Джорджа Б. Тэпли я нашел в небольшой палатке, в стене которой было проделано небольшое оконце. Он продавал билеты. Это был упитанный человечек с пронзительным взглядом, в красной фуфайке и черной феске на голове. Фуфайка была заколота на груди булавкой с бриллиантом в четыре карата.
– Это вы Джордж Б. Тэпли? – осведомляюсь я.
– Могу свидетельствовать под присягой, что это он перед вами, – отвечает человечек.
– Ну, так я вам сообщаю, что нашел и доставил.
– Выражайтесь яснее, – говорит он. – Что доставили? Морских свинок для удава или сено для нашего буйвола?

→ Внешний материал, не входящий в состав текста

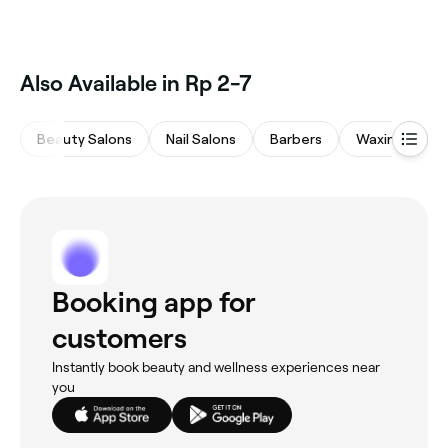
Also Available in Rp 2-7
Beauty Salons
Nail Salons
Barbers
Waxing Salon
Booking app for
customers
Instantly book beauty and wellness experiences near
you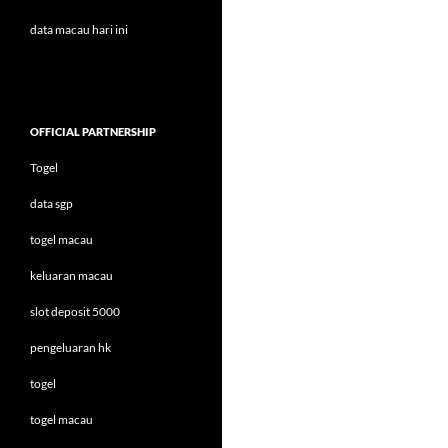
data macau hari ini
OFFICIAL PARTNERSHIP
Togel
data sgp
togel macau
keluaran macau
slot deposit 5000
pengeluaran hk
togel
togel macau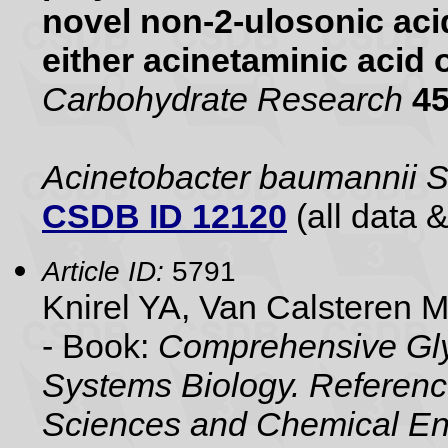
novel non-2-ulosonic aci
either acinetaminic acid 
Carbohydrate Research
4
Acinetobacter baumannii
CSDB ID 12120
(all data &
Article ID:
5791
Knirel YA, Van Calsteren 
- Book:
Comprehensive Gly
Systems Biology. Referenc
Sciences and Chemical En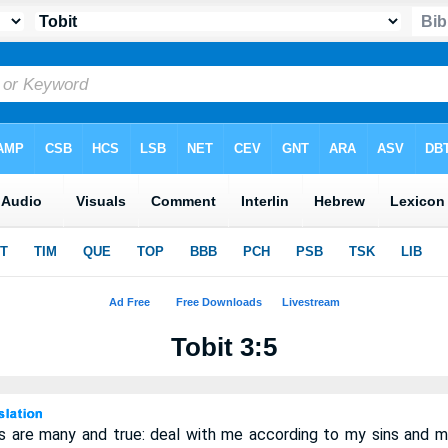
Tobit 3:5
 are many and true: deal with me according to my sins and m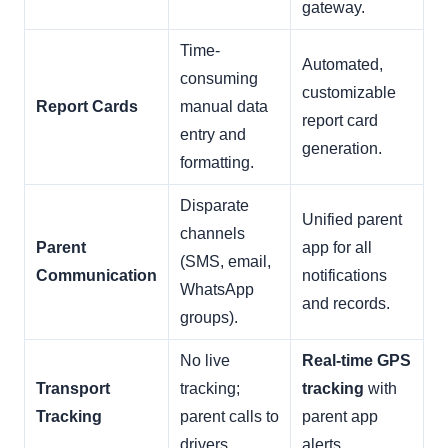
gateway.
Time-
Automated,
consuming
customizable
Report Cards
manual data
report card
entry and
generation.
formatting.
Disparate
Unified parent
channels
Parent
app for all
(SMS, email,
Communication
notifications
WhatsApp
and records.
groups).
No live
Real-time GPS
Transport
tracking;
tracking
with
Tracking
parent calls to
parent app
drivers.
alerts.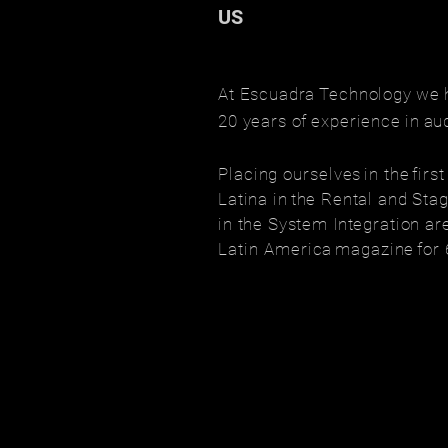
US
At Escuadra
Technology
we 
20 years of
experience
in
au
Placing ourselves
in the
firs
Latina in
the Rental and Stag
in the System Integration ar
Latin America
magazine
for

– Какой буйвол, – говорю я. – Я привез Беппо, дрессированную свинку; она у меня в мешке на тележке. Сегодня утром я обнаружил ее в палисаднике у моего парадного крыльца. Если вас не затруднит, я хотел бы получить свои пять тысяч не мелкими, а крупными купюрами.
Джордж Б. Тэпли пулей вылетает из палатки и тащит меня за собой. Мы с ним идем в один из боковых вигвамов, а там на сене возлежит черная как смоль свиньища с розовым бантиком на шее и лениво хряпает морковь.
– Эй, Мак! – кричит Тэпли. – Надеюсь, с нашей всемирно известной ничего не стряслось?
– С ней, что ли, сэр? А что ей сделается! – отвечает мужчина. – Аппетит отличный, как у танцовщицы из варьете в час ночи.